[Saved data entries]
━━━━━━

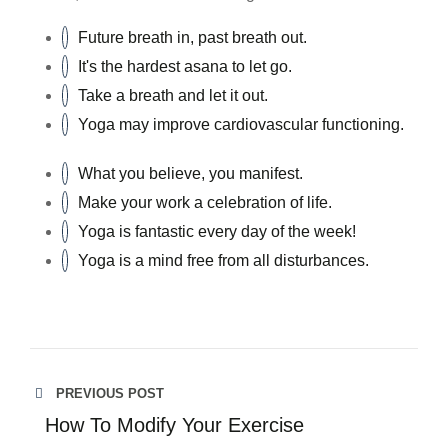
Future breath in, past breath out.
It's the hardest asana to let go.
Take a breath and let it out.
Yoga may improve cardiovascular functioning.
What you believe, you manifest.
Make your work a celebration of life.
Yoga is fantastic every day of the week!
Yoga is a mind free from all disturbances.
PREVIOUS POST
How To Modify Your Exercise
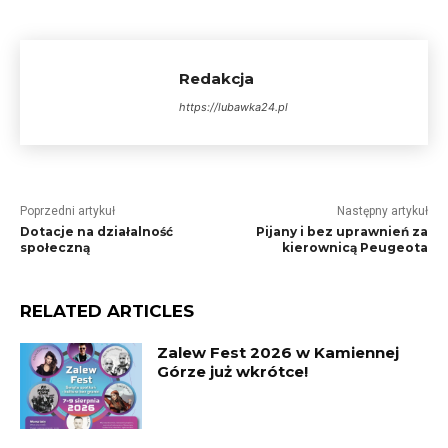
Redakcja
https://lubawka24.pl
Poprzedni artykuł
Następny artykuł
Dotacje na działalność
Pijany i bez uprawnień za
społeczną
kierownicą Peugeota
RELATED ARTICLES
Zalew Fest 2026 w Kamiennej
Górze już wkrótce!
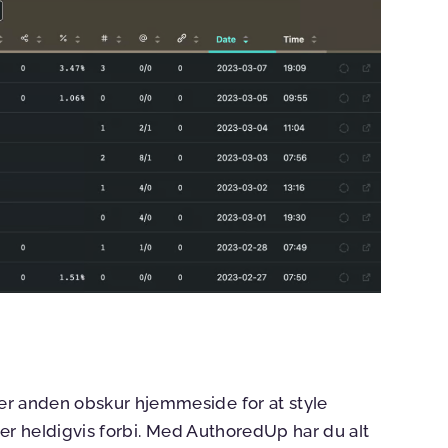
ler anden obskur hjemmeside for at style
), er heldigvis forbi. Med AuthoredUp har du alt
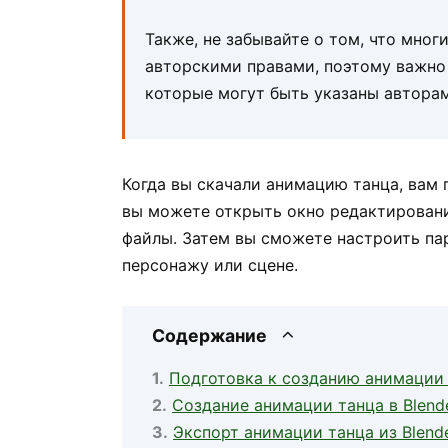
Также, не забывайте о том, что мно
авторскими правами, поэтому важно
которые могут быть указаны автора
Когда вы скачали анимацию танца, вам п
вы можете открыть окно редактирован
файлы. Затем вы сможете настроить па
персонажу или сцене.
Содержание
Подготовка к созданию анимации 
Создание анимации танца в Blend
Экспорт анимации танца из Blend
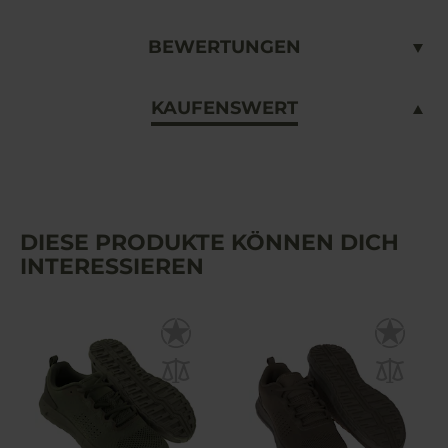
BEWERTUNGEN
KAUFENSWERT
DIESE PRODUKTE KÖNNEN DICH
INTERESSIEREN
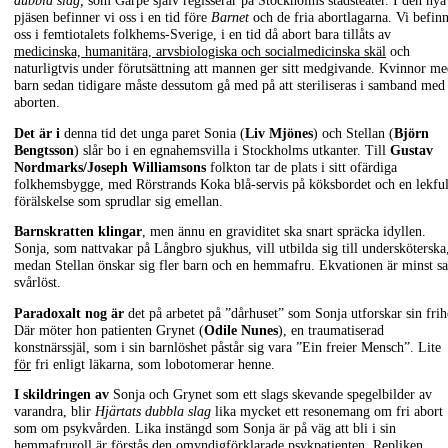
dubbla slag,
som Garpe själv regisserar på Stockholms stadsteater. I den nya
pjäsen
befinner vi oss i en tid före
Barnet
och de fria abortlagarna. Vi befin
oss i femtiotalets folkhems-Sverige, i en tid då abort bara tillåts av
medicinska, humanitära, arvsbiologiska och socialmedicinska skäl
och
naturligtvis under förutsättning att mannen ger sitt medgivande. Kvinnor m
barn sedan tidigare måste dessutom gå med på att steriliseras i samband med
aborten.
Det är i
denna tid det unga paret Sonia (
Liv Mjönes
) och Stellan (
Björn
Bengtsson
) slår bo i en egnahemsvilla i Stockholms utkanter. Till
Gustav
Nordmarks/Joseph Williamsons
folkton tar de plats i sitt ofärdiga
folkhemsbygge, med Rörstrands Koka blå-servis på köksbordet och en lekful
förälskelse som sprudlar sig emellan.
Barnskratten klingar
, men ännu en graviditet ska snart spräcka idyllen.
Sonja, som nattvakar på Långbro sjukhus, vill utbilda sig till undersköterska
medan Stellan önskar sig fler barn och en hemmafru. Ekvationen är minst sa
svårlöst.
Paradoxalt nog är
det på arbetet på ”dårhuset” som Sonja utforskar sin frih
Där möter hon patienten Grynet (
Odile Nunes
), en traumatiserad
konstnärssjäl, som i sin barnlöshet påstår sig vara ”Ein freier Mensch”. Lite
för
fri enligt läkarna, som lobotomerar henne.
I skildringen av
Sonja och Grynet som ett slags skevande spegelbilder av
varandra, blir
Hjärtats dubbla slag
lika mycket ett resonemang om fri abort
som om psykvården. Lika instängd som Sonja är på väg att bli i sin
hemmafruroll är förstås den omyndigförklarade psykpatienten. Repliken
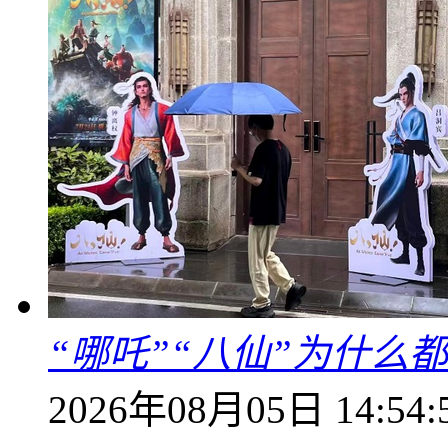
“哪吒”“八仙”为什么
2026年08月05日 14:54:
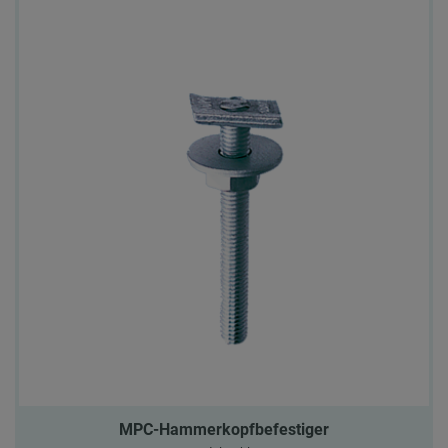
MPC-Hammerkopfbefestiger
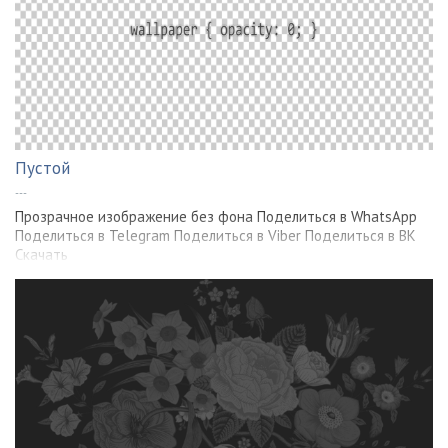
Пустой
---
Прозрачное изображение без фона Поделиться в WhatsApp
Поделиться в Telegram Поделиться в Viber Поделиться в ВК
Скачать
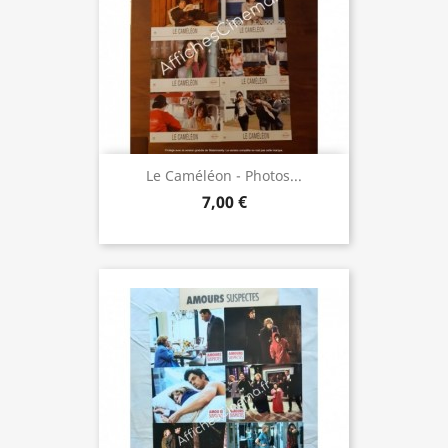
Le Caméléon - Photos...
7,00 €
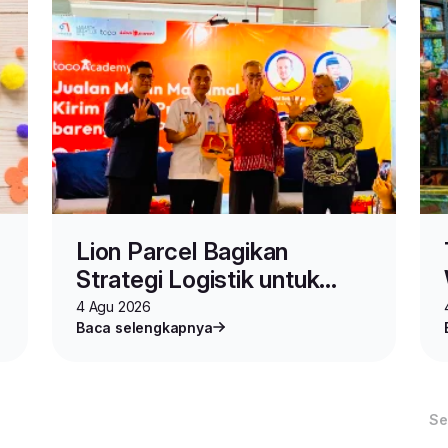
Lion Parcel Bagikan
Strategi Logistik untuk
Seller di Toco Academy
4 Agu 2026
Baca selengkapnya
Vol.2
Se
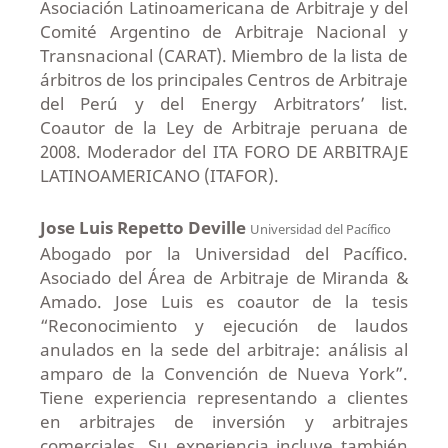
Asociación Latinoamericana de Arbitraje y del
Comité Argentino de Arbitraje Nacional y
Transnacional (CARAT). Miembro de la lista de
árbitros de los principales Centros de Arbitraje
del Perú y del Energy Arbitrators’ list.
Coautor de la Ley de Arbitraje peruana de
2008. Moderador del ITA FORO DE ARBITRAJE
LATINOAMERICANO (ITAFOR).
Jose Luis Repetto Deville
Universidad del Pacífico
Abogado por la Universidad del Pacífico.
Asociado del Área de Arbitraje de Miranda &
Amado. Jose Luis es coautor de la tesis
“Reconocimiento y ejecución de laudos
anulados en la sede del arbitraje: análisis al
amparo de la Convención de Nueva York”.
Tiene experiencia representando a clientes
en arbitrajes de inversión y arbitrajes
comerciales. Su experiencia incluye también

━━━━━━

What is required: Which lines above contain the word "Blend"? Copy each one.

Response to this exercise:
Создание анимации танца в Blend
Экспорт анимации танца из Blend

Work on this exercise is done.